Yalnızca gelişimsel özelliklerin bu biçimde alkolizm tablosunu ortaya çıkarıp çıkarmayacağını bilemiyorum. Yapılan araştırmalar alko­lizm gelişmeden önce, alkolizmin gelişebileceğini önceleyen özgün bir kişilik yapısı saptayamamıştır. Alkoliklerin, alkolizm gelişmeden önce yaşam sorunları karşısında daha başarısız olduklarına dair bul­gular da yoktur.


Bu yorumlar için öncelikle üzerinde durulması gereken, yalnızca gelişimsel etkenleri ele alıyor oluşudur. Daha önemlisi alkolizmin bir dizi olgunun sonucu olarak görülmesidir. Psikodinamik yaklaşımlar AA'nın tekniklerini inceleyerek tedavi anlayışına adapte ettiğinde an­lamlı tedavi başarılarına ulaşabilmiştir. Hastalık modeli ile psikodina­mik yaklaşımın temel farkı alkolizmin tek başına bir olgu olduğu ve belirleyici olanın arzulanan yaşam biçimi değil, önüne geçilemez al­kol alma isteği oluşudur. Alkolizmin gelişimi açısından kuram doğru olabilir ama hastalık modelinin ortaya koyduğu; alkolizm bir kez ge­liştikten sonra üzerinde durulması gereken şey alkolizmin kendisidir, altında yattığı varsayılan nedenler değil.

Hastalık modeli bir taraftan da alkolizmin psikolojik açıdan incelenemez gibi algılanmasına neden olmaktadır.
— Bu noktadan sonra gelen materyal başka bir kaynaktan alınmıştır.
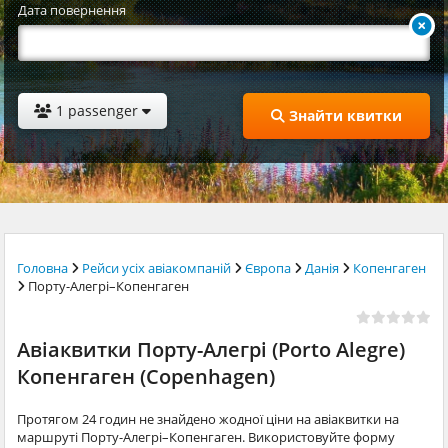
Дата повернення
1 passenger
Знайти квитки
Головна
Рейси усіх авіакомпаній
Європа
Данія
Копенгаген
Порту-Алегрі–Копенгаген
Авіаквитки Порту-Алегрі (Porto Alegre)
Копенгаген (Copenhagen)
Протягом 24 годин не знайдено жодної ціни на авіаквитки на
маршруті Порту-Алегрі–Копенгаген. Використовуйте форму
Oysa alkolizmin anla­şılabilmesi için psikolojik yapılanması da son derece önemlidir. Psi­kodinamik psikiyatrinin katkısı alkolizme yatkınlığın biyolojik yatkınlık kavramından bireysel yatkınlık kavramına taşınmasını sağ­lamakla olabilir. Yatkınlığı belirleyen, biyolojik özellikler kadar psi­kolojik yapılanmadır da. Bireyin bedensel ve ruhsal yapısını bireyi oluşturan bir bütün olarak ele alırsak dinamik psikiyatrinin de katkılarıyla bireysel yatkınlıktan sözedebiliriz. Her birey için temelde sa­hip olduğu biyolojik özelliklerle birlikte o özellikleri nasıl kullanaca­ğına dair edindiği yaşam deneyimi de varoluşunu belirleyicidir.

Alkolizm, birbirinden farklı birçok etken tarafından belirlenen di­namik sürecin ortak sonuçlar kümesiyse, bu etkenler içinde psikolo­jik yapılanma mutlak yeralmalıdır. Genel bir psikolojik yapılanma ta­rif etmektense bireylerin psikodinamik süreçleri üzerinde durmak ise yine en gerçekçi tutum gibi görünmekte.